China will draft a series of standards for the construction of national parks and will put an estimated 50 locations on the priority list, forestry authorities said on Wednesday.
The standards will follow the principle of selecting representative areas that have geographical integrity and where a park will benefit significant numbers of nearby residents, according to an official from the State Forestry and Grassland Administration.
"China has about 60 to 200 candidate regions that may meet the standards, covering 6 to 9 percent of the country's landscape. A team of experts is doing the evaluations. About 50 regions will be included in pilot projects," said Tang Xiaoping, deputy director of the administration's national park management office.
Compared with national parks in Western countries, Tang said, China has more diversified geography and a large number of wildlife species, but it lacks related management experience.
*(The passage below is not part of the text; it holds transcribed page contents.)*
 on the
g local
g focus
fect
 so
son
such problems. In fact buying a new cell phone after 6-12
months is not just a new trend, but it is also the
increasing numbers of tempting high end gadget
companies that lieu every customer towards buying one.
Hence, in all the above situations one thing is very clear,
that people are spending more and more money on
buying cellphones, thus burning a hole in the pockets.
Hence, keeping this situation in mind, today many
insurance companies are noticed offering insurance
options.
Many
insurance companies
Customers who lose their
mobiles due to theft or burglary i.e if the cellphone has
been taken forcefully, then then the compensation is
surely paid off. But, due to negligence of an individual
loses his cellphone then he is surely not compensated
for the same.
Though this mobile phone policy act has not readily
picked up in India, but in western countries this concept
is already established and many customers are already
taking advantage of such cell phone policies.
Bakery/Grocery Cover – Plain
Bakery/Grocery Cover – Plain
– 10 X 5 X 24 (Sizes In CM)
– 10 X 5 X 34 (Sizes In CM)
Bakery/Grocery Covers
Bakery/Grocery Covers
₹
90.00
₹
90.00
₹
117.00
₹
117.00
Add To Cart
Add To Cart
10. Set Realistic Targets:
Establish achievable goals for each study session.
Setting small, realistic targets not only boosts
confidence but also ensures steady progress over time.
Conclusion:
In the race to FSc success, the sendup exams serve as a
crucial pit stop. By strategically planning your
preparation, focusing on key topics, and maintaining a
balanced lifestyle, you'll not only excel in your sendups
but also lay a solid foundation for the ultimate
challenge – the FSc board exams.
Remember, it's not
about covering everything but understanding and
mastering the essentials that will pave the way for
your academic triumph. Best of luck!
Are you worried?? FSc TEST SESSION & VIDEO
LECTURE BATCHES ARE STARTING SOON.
Moreover, unlike national parks in Western countries that have only a few local residents, he said many natural reserves in China have numerous residents, which poses a great challenge in protecting the sites.
China has more than 12,000 natural reserves, according to the administration.
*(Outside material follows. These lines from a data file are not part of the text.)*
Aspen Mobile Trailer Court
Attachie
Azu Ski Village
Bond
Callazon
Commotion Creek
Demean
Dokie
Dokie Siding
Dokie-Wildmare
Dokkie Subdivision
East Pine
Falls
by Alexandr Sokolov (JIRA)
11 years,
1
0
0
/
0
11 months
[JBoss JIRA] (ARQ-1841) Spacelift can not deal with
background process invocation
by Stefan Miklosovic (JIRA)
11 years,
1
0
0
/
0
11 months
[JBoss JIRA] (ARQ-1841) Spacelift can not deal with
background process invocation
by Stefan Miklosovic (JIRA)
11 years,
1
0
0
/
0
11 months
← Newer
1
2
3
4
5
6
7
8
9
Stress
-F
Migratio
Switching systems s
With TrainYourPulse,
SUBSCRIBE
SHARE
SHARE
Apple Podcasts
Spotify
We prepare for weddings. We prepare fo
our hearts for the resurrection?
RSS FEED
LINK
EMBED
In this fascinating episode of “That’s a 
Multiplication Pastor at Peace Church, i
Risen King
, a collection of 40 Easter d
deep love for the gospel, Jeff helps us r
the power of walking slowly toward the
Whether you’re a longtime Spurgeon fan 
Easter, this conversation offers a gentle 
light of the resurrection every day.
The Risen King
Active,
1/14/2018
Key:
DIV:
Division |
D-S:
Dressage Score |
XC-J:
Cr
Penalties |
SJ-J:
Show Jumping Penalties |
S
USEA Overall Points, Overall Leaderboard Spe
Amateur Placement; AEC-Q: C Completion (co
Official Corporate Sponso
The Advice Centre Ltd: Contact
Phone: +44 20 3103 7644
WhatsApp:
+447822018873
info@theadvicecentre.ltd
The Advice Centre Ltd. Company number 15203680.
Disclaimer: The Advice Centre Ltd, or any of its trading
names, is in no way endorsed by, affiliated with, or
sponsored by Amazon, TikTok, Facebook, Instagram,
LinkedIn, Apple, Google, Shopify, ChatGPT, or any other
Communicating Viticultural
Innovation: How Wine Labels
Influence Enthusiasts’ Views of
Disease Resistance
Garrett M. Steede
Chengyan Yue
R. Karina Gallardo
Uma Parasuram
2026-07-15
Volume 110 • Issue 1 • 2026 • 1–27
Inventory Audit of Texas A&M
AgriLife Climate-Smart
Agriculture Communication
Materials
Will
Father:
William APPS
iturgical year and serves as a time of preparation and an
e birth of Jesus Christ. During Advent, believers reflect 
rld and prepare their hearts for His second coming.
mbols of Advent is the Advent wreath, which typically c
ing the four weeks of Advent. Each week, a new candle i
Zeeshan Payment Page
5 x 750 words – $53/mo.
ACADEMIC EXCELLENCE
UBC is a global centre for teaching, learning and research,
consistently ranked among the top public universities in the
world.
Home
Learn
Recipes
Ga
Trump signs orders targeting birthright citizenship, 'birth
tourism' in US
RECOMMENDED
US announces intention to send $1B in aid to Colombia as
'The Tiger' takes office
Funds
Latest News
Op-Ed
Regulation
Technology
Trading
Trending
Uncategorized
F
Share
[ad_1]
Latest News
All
"We will better integrate those natural reserves and aim to build a national natural reserve system in which national parks account for 70 percent of the total protected areas," Tang said.
On Wednesday, the administration released the logo of the Northeast China Tiger and Leopard National Park, China's first national park under the direct management of the central government.
The park was inaugurated in August and covers more than 1.46 million hectares. About 71 percent of the area is in Jilin province and the rest in adjacent Heilongjiang province.
The logo, which was designed by an art professor at the Central Academy of Fine Arts in Beijing, combines images of a Siberian tiger and Amur leopard with Chinese elements.
Zhao Li, head of the Northeast China Tiger and Leopard National Park Administration, said the park aims to create a stable habitat for wild Siberian tigers and Amur leopards.
Siberian tigers-with a population of fewer than 500-are one of the world's most endangered species. Wild Siberian tigers predominantly live in Northeast China and Russia's Far East.
The Amur leopard was put under top national protection in 1983, with only about 50 of the animals living in the wild along the Sino-Russian border.
"In the past year, no record of conflict between humans and Siberian tigers or Amur leopards was reported. And their major source of food-cloven-hoofed animals such as deer-has seen a steady increase," he said.
Zhao said the exact population increases of Siberian tigers and Amur leopards in the national park are still being studied.
Construction of the Northeast China Tiger and Leopard National Park is scheduled for completion in 2020.